According to Wikipedia, the musician performing for the video, Diamanda Galas, apparently became known by her live recording of the album, "Plague Mass,"(which includes the piece used in the video) in the Cathedral of St. John the Divine in NY.  Wiki continues:

"With it, Galás attacked the Roman Catholic Church (and society in general) for its indifference to AIDS..."

While I realize that this is not conclusive of the video artist's intended message and its use of ants on a crucifix, I don't think his choice of this music and musician was accidental. 

In light of this, it seems to me that the ants on the crucifix are not so much intended as a desecration as they are representing the artist's perceived inactivity of the Church: so inactive that the ants can crawl over it like a piece of food on the sidewalk.
8 years 1 month ago
''Should we not keep in mind that the subject always seems to be about sex when Donohue and the bishops get into the act.'' 

A few comments:

First, is this true?  They are trying to get rid of denigrating images about Jesus and the Church.  Maybe it is others who are seeing this?

If you follow the posts on this site, there seems to a preoccupation with sex here.  Just see what gets the most posts.  Condoms, homo-sexuality, AIDS, abortion (sex without consequences) and you will see there is a preoccupation with sex.   The Catholic Church is about salvation.  I do not see any preoccupation with salvation here, just the opposite.  There is a preoccupation with making a heaven on earth on this blog.  That is the main knock on the Jesuits, they are more concerned with this world then the next.

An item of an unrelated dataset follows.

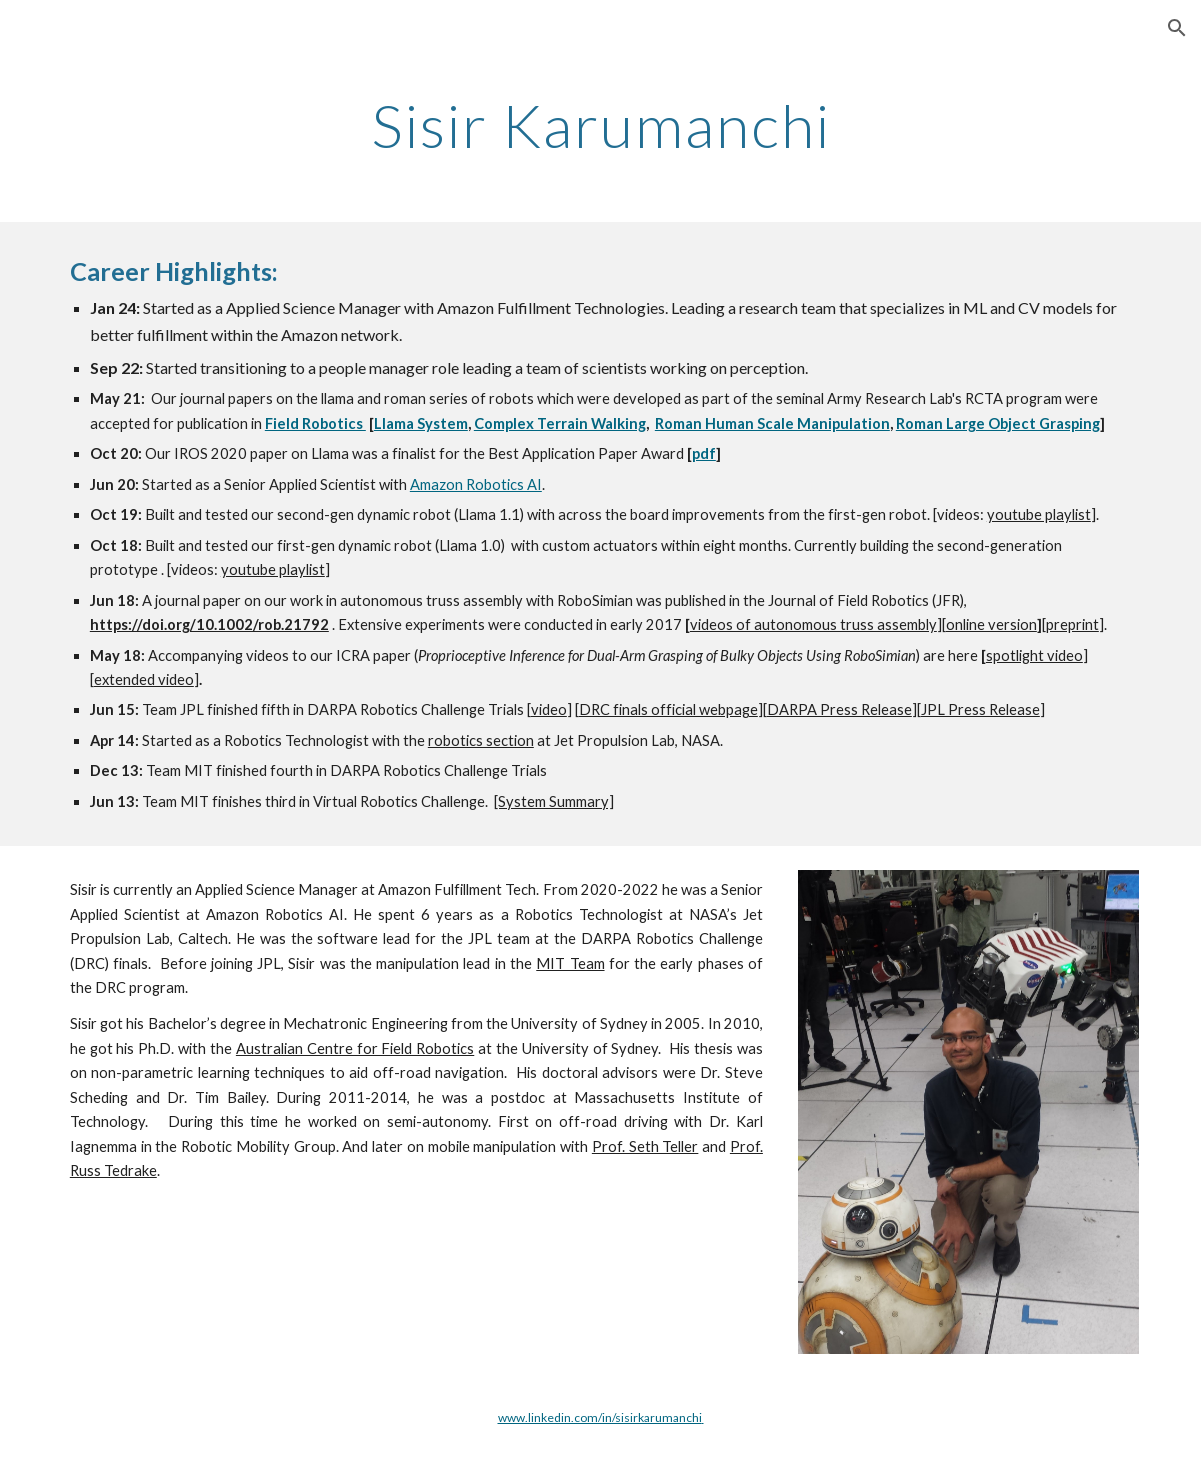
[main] (600, 125)
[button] (1177, 28)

I had an ex Catholic tell me at dinner one night when discussing religion, why is there a concern about sex and religion when they are unrelated?  I replied that two of the ten commandments were about sex and that the main objections to religion and Catholicism in particular have to do with issues that concern sex.

And it is the artist of the exhibit that decided to bring in a specific religion to his agony about a consequence of sex when the religion was not the cause of his condition.  Why not point that out?  What has religion has to do with his condition and Catholicism in particular?
Marie Rehbein
8 years 1 month ago
Michael Brooks might have the right interpretation of the artist's intent.  Maybe it is not a totally unfair criticism, and maybe it is an effective way of making the point using an artistic medium given that it was picked up on so quickly and completely.  It may be that Catholic League is responding as the artist intended and the rest of us (minus Michael Brooks) are just slow when it comes to interpreting art.
8 years 1 month ago
''If you watch the video, what do you see? Hate speech or suffering? Blatant disrespect of the faith or moving identification was the scourged and marginalized savior? A masterpiece or a series of disconnected images?''

When I watched the video, I did not see suffering, identification with the scourged or a masterpiece.  I saw a grotesque sequence of images that seemed to have no coherence intermixed with sexual images.  I understand some have tried to give coherence to the sequence including the artists.  And once this coherence is given, is it any more poignant?  What drove the artists to create such a sequence?  Certainly not any form of faith, hope or love I see.

Now compare that to the video that Father Martin posted about World AIDS day and see which is more likely to motivate you or provide emotion for the victims of AIDS 

Why pick now to air this video?  Is it relevant at all to what is happening today?